When he had gotten back to St. Mary's with
Statler, one of the deputies told them that Ned Craig had phoned in
with a suspicion that a jeep had followed him out of town. When the
deputy drove out to Goetz's Summit, he had found nothing. "But
Christ," he had said, "by then the wind was blowing the snow so
much I couldn't have seen an eighteen-wheeler stuck."
Larry Moxon wasn't a drinking man, but after
what he had seen the night before and this morning, the only thing
he could think of after leaving the station at 4:30 was going into
the dark confines of Al's Bar and having a stiff one. And when
people asked him what the hell was the real story behind the rumors
they'd been hearing about what had happened out at some camp, he
told them, as bluntly and explicitly as he could.
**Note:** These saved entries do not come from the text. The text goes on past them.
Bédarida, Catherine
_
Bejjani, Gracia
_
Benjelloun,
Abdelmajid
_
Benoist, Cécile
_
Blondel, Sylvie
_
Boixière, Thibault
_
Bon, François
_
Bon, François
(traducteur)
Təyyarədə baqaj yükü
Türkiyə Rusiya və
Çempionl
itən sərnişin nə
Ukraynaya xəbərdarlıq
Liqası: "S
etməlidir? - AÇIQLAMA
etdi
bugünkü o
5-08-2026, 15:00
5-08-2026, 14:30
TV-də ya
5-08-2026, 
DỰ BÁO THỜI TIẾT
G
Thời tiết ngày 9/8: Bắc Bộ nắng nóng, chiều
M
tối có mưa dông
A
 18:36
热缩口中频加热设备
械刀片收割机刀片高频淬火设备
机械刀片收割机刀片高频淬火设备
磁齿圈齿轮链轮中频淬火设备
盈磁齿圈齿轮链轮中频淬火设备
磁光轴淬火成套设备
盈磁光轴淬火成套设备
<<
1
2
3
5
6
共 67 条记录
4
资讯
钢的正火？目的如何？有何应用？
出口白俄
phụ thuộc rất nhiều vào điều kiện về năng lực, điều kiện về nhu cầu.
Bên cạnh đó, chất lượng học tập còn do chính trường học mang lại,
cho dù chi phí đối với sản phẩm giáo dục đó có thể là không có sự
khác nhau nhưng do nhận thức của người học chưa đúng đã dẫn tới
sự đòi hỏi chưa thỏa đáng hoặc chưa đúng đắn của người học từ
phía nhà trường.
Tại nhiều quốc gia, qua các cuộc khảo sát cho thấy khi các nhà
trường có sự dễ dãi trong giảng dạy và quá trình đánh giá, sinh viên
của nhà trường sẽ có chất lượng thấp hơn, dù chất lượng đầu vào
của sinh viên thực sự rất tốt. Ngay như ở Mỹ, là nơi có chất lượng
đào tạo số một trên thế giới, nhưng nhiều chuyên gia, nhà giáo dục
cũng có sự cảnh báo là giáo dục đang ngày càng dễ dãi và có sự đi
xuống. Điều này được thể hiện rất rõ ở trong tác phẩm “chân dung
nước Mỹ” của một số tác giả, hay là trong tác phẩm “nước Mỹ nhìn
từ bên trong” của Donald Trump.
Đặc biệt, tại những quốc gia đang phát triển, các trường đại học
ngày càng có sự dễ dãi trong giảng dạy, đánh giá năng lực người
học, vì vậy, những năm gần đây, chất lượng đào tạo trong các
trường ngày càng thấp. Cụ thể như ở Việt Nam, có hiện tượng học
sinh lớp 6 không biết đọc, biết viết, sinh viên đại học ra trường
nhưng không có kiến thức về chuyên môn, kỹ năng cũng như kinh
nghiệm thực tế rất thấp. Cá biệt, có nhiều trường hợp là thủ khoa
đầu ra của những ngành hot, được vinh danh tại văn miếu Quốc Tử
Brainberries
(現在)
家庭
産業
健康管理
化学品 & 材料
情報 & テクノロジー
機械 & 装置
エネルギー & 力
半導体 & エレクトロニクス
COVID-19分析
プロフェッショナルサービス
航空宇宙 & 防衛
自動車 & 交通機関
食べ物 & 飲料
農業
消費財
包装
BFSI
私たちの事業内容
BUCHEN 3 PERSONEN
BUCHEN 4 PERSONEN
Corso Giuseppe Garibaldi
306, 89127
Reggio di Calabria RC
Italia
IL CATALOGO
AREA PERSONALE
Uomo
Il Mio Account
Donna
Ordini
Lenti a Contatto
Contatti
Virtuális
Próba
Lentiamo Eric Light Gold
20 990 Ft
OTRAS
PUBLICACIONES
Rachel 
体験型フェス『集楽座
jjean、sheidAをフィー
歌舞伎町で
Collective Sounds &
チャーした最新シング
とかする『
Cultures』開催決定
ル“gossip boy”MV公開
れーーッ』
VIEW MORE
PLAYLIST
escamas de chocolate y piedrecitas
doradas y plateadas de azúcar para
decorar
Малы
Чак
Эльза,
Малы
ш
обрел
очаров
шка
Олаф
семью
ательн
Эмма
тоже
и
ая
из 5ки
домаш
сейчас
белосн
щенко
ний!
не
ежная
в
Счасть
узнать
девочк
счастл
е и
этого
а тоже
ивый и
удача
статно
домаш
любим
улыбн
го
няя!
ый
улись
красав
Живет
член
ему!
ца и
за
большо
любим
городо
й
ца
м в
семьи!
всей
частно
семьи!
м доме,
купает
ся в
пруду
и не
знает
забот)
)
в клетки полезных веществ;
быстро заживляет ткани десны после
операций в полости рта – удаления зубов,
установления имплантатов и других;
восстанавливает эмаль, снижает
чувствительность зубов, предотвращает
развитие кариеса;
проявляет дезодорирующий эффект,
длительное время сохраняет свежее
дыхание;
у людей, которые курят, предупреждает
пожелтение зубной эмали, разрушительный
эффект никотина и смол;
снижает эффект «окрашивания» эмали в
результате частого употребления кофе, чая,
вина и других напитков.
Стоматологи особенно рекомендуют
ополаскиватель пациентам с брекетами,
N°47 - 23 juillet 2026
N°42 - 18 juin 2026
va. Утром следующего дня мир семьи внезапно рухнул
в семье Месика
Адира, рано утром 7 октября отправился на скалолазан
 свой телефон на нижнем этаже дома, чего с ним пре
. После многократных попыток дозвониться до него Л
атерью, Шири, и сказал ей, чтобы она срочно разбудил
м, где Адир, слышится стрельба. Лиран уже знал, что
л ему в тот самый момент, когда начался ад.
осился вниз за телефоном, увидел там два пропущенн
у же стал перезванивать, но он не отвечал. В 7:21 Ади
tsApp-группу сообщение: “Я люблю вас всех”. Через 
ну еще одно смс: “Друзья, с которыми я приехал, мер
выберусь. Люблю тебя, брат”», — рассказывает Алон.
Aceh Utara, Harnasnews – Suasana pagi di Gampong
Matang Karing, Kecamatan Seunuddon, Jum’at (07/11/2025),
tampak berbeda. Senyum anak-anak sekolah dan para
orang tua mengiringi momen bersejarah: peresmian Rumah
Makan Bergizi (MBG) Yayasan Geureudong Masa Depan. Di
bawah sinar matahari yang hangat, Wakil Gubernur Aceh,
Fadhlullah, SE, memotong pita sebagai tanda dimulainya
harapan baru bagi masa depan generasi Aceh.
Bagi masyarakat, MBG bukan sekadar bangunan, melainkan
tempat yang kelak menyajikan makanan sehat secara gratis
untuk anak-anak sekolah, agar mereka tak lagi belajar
He wanted them to be frightened, frightened
enough to stay out of the woods. The killers were bad enough, and
the snow was going to be worse. It had already started when he left
the bar at 6:00. As he walked through the flakes to his car, he
thought he left behind him a room full of scared people. At least
he hoped so.
Since he still didn't have much of an
appetite, he had nothing to eat at Al's, and the three CC's he had
imbibed in an hour and a half made him lightheaded. He thought he
could drive home safely, however, and figured that he wouldn't be
going fast enough to cause any real damage if he hit anything. Odds
were he'd just wind up stuck in a drift. He took the drive slow and
steady, angry with himself for having had too much to drink and for
driving when he knew damn well that he shouldn't.
Still, he felt much better now than he had
when he walked into Al's, almost as though he had left behind his
sickness over what had happened at Camp Kessler along with the
vivid descriptions he had given. Or maybe, he thought, it was just
the booze.
It was a good thing that he knew this road so
well. He just put himself on automatic pilot, which felt only
natural, since the whirling snow made it seem as if he were flying
rather than driving. This was a colder snow than yesterday. That
one was wet and heavy, with the temperature hovering just below
freezing. This snow, for all its delicate flakes, was a dry,
serious snow, the kind that could last for days, an arctic snow
that could turn the woods into an icebox, locking roads tight, and
burying forest lanes so that not even the deer would know where
they were.
The Blazer made it up Larry's long, drifted
driveway with no trouble, but when he rounded the corner of his
house, he felt suddenly disoriented at the sight of the jeep there.
At first he thought it might be Ned's, but then his fuzzy mind
remembered that Ned drove a green and white game commission Blazer
just like his own. He was sober enough to know that he had not seen
any tracks on his driveway, and realized that whoever it was must
have been here for some time. He did not yet think that anything
was wrong.
That possibility came to him abruptly when
four people appeared in his headlight's glare. No sooner had he
seen them than they were gone, and he had no time to wonder where.
The door of his Blazer was yanked open, and something grabbed him
and tried to pull him out of the driver's seat. But his seat belt
was fastened, and the shoulder strap cut into his neck.